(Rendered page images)
■ ■ ■
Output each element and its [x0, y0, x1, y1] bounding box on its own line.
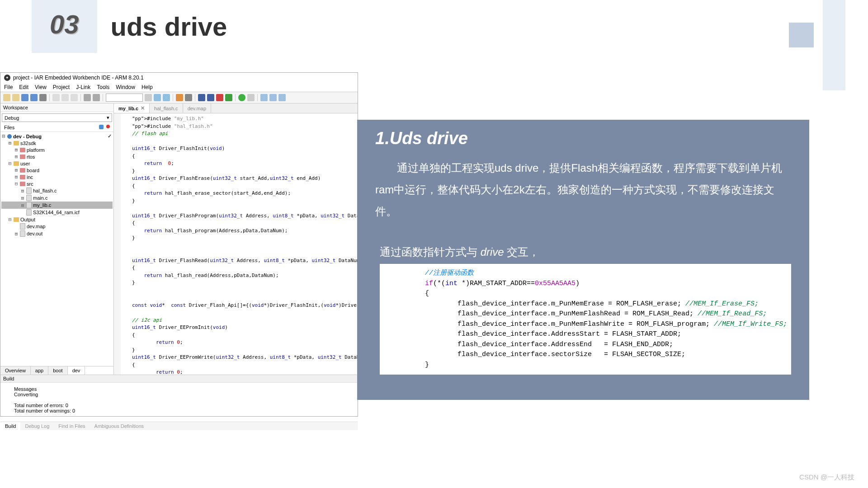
tree-item[interactable]: ⊞my_lib.c [1, 202, 113, 209]
ws-tab-dev[interactable]: dev [68, 366, 85, 375]
ws-tab-app[interactable]: app [31, 366, 48, 375]
build-tab-ambig[interactable]: Ambiguous Definitions [90, 422, 148, 430]
section-title: 1.Uds drive [375, 129, 791, 148]
tree-root[interactable]: ⊟ dev - Debug ✓ [1, 133, 113, 140]
compile-icon[interactable] [198, 94, 205, 101]
window-title: project - IAR Embedded Workbench IDE - A… [13, 75, 144, 81]
save-icon[interactable] [21, 94, 28, 101]
build-output: Messages Converting Total number of erro… [0, 383, 358, 422]
undo-icon[interactable] [84, 94, 91, 101]
editor-tab-mylib[interactable]: my_lib.c✕ [114, 103, 150, 113]
tree-item[interactable]: ⊞board [1, 167, 113, 174]
build-tab-debuglog[interactable]: Debug Log [20, 422, 54, 430]
ws-tab-overview[interactable]: Overview [0, 366, 31, 375]
config-dropdown[interactable]: Debug ▾ [2, 113, 112, 122]
close-icon[interactable]: ✕ [141, 105, 145, 111]
build-errors: Total number of errors: 0 [14, 403, 344, 408]
tree-item[interactable]: ⊟src [1, 180, 113, 187]
titlebar: ✦ project - IAR Embedded Workbench IDE -… [0, 73, 358, 83]
tree-item[interactable]: ⊞dev.out [1, 230, 113, 237]
tool3-icon[interactable] [278, 94, 286, 101]
files-label: Files [4, 125, 14, 130]
menubar: File Edit View Project J-Link Tools Wind… [0, 83, 358, 92]
chevron-down-icon: ▾ [107, 115, 109, 121]
build-tab-find[interactable]: Find in Files [54, 422, 90, 430]
debug-icon[interactable] [238, 94, 245, 101]
decoration [823, 0, 845, 90]
menu-jlink[interactable]: J-Link [76, 84, 90, 90]
workspace-panel: Workspace Debug ▾ Files ⊟ dev - Debug ✓ … [0, 103, 114, 375]
breakpoint-icon[interactable] [225, 94, 232, 101]
build-line: Converting [14, 392, 344, 397]
tool2-icon[interactable] [269, 94, 277, 101]
menu-view[interactable]: View [35, 84, 47, 90]
tree-item[interactable]: S32K144_64_ram.icf [1, 209, 113, 216]
tree-item[interactable]: ⊞inc [1, 174, 113, 180]
tree-item[interactable]: dev.map [1, 223, 113, 230]
config-value: Debug [5, 115, 19, 121]
slide-title: uds drive [111, 11, 227, 42]
print-icon[interactable] [39, 94, 47, 101]
menu-file[interactable]: File [4, 84, 13, 90]
new-icon[interactable] [3, 94, 10, 101]
gear-icon[interactable] [99, 125, 104, 129]
nav-fwd-icon[interactable] [163, 94, 170, 101]
workspace-label: Workspace [0, 103, 113, 112]
tree-item[interactable]: ⊞platform [1, 146, 113, 153]
section-text: 通过单独的工程实现uds drive，提供Flash相关编程函数，程序需要下载到… [375, 157, 791, 222]
file-tree[interactable]: ⊟ dev - Debug ✓ ⊞s32sdk⊞platform⊞rtos⊟us… [0, 132, 113, 366]
ide-window: ✦ project - IAR Embedded Workbench IDE -… [0, 72, 358, 417]
editor-tab-halflash[interactable]: hal_flash.c [150, 103, 183, 113]
editor-tabs: my_lib.c✕ hal_flash.c dev.map [114, 103, 358, 113]
code-editor[interactable]: "pp">#include "my_lib.h" "pp">#include "… [114, 113, 358, 375]
paste-icon[interactable] [71, 94, 78, 101]
build-tabs: Build Debug Log Find in Files Ambiguous … [0, 422, 358, 430]
copy-icon[interactable] [61, 94, 69, 101]
menu-help[interactable]: Help [142, 84, 153, 90]
decoration [789, 23, 814, 47]
code-snippet: //注册驱动函数 if(*(int *)RAM_START_ADDR==0x55… [380, 264, 791, 375]
menu-project[interactable]: Project [53, 84, 70, 90]
status-icon [106, 125, 110, 128]
tree-item[interactable]: ⊞rtos [1, 153, 113, 160]
slide-number: 03 [50, 9, 79, 39]
tree-item[interactable]: ⊞hal_flash.c [1, 187, 113, 194]
nav-back-icon[interactable] [154, 94, 161, 101]
menu-window[interactable]: Window [116, 84, 135, 90]
make-icon[interactable] [207, 94, 214, 101]
redo-icon[interactable] [93, 94, 100, 101]
messages-label: Messages [14, 386, 344, 392]
step-icon[interactable] [247, 94, 255, 101]
editor-panel: my_lib.c✕ hal_flash.c dev.map "pp">#incl… [114, 103, 358, 375]
build-warnings: Total number of warnings: 0 [14, 408, 344, 413]
search-input[interactable] [106, 94, 143, 102]
tree-item[interactable]: ⊟Output [1, 216, 113, 223]
toolbar [0, 92, 358, 103]
slide-header: 03 uds drive [0, 0, 227, 53]
cut-icon[interactable] [52, 94, 60, 101]
tree-item[interactable]: ⊞main.c [1, 194, 113, 202]
build-header: Build [0, 375, 358, 383]
find-icon[interactable] [145, 94, 152, 101]
tree-item[interactable]: ⊞s32sdk [1, 140, 113, 146]
menu-edit[interactable]: Edit [19, 84, 28, 90]
editor-tab-devmap[interactable]: dev.map [183, 103, 211, 113]
ws-tab-boot[interactable]: boot [48, 366, 67, 375]
menu-tools[interactable]: Tools [97, 84, 109, 90]
build-panel: Build Messages Converting Total number o… [0, 375, 358, 430]
watermark: CSDN @一人科技 [799, 473, 854, 482]
workspace-tabs: Overview app boot dev [0, 366, 113, 375]
saveall-icon[interactable] [30, 94, 38, 101]
description-panel: 1.Uds drive 通过单独的工程实现uds drive，提供Flash相关… [357, 120, 809, 400]
bookmark-icon[interactable] [176, 94, 183, 101]
toggle-icon[interactable] [185, 94, 192, 101]
section-subtitle: 通过函数指针方式与 drive 交互， [380, 245, 791, 259]
stop-build-icon[interactable] [216, 94, 223, 101]
app-icon: ✦ [4, 75, 10, 81]
tool1-icon[interactable] [260, 94, 268, 101]
tree-item[interactable]: ⊟user [1, 160, 113, 167]
build-tab-build[interactable]: Build [0, 422, 20, 430]
open-icon[interactable] [12, 94, 19, 101]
■ ■ ■
→ **How to complete this task**: If a line of the records above holds the word "Ambiguous", show it.

→ **Output below**:
build-tab-ambig[interactable]: Ambiguous Definitions [90, 422, 148, 430]
build-tabs: Build Debug Log Find in Files Ambiguous … [0, 422, 358, 430]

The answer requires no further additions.